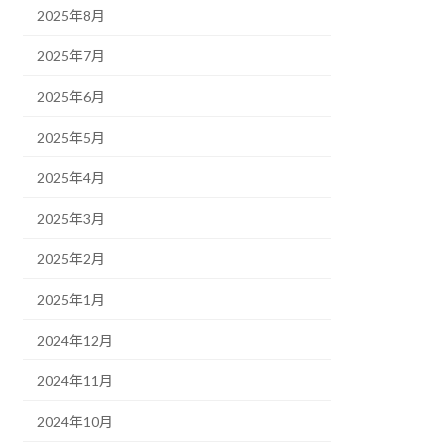
2025年8月
2025年7月
2025年6月
2025年5月
2025年4月
2025年3月
2025年2月
2025年1月
2024年12月
2024年11月
2024年10月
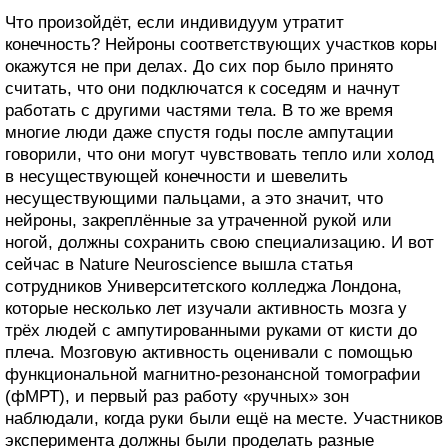
Что произойдёт, если индивидуум утратит
конечность? Нейроны соответствующих участков коры
окажутся не при делах. До сих пор было принято
считать, что они подключатся к соседям и начнут
работать с другими частями тела. В то же время
многие люди даже спустя годы после ампутации
говорили, что они могут чувствовать тепло или холод
в несуществующей конечности и шевелить
несуществующими пальцами, а это значит, что
нейроны, закреплённые за утраченной рукой или
ногой, должны сохранить свою специализацию. И вот
сейчас в Nature Neuroscience вышла статья
сотрудников Университетского колледжа Лондона,
которые несколько лет изучали активность мозга у
трёх людей с ампутированными руками от кисти до
плеча. Мозговую активность оценивали с помощью
функциональной магнитно-резонансной томографии
(фМРТ), и первый раз работу «ручных» зон
наблюдали, когда руки были ещё на месте. Участников
эксперимента должны были проделать разные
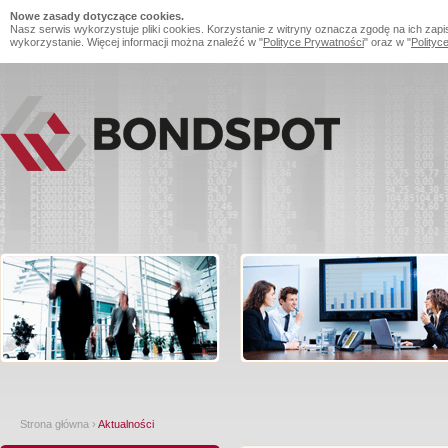
Nowe zasady dotyczące cookies.
Nasz serwis wykorzystuje pliki cookies. Korzystanie z witryny oznacza zgodę na ich zapi
wykorzystanie. Więcej informacji można znaleźć w "
Polityce Prywatności
" oraz w "
Polityc
Strona główna
›
Aktualności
::::::::
▶ _WHAT TO PRODUCE_
Beginning at the line above that contains "многие люди даже спустя годы после ампутации", return each line exactly through the line that contains "сейчас в Nature Neuroscience вышла статья", and no others.

▶ _RESPONSE TO THE TASK_
многие люди даже спустя годы после ампутации
говорили, что они могут чувствовать тепло или холод
в несуществующей конечности и шевелить
несуществующими пальцами, а это значит, что
нейроны, закреплённые за утраченной рукой или
ногой, должны сохранить свою специализацию. И вот
сейчас в Nature Neuroscience вышла статья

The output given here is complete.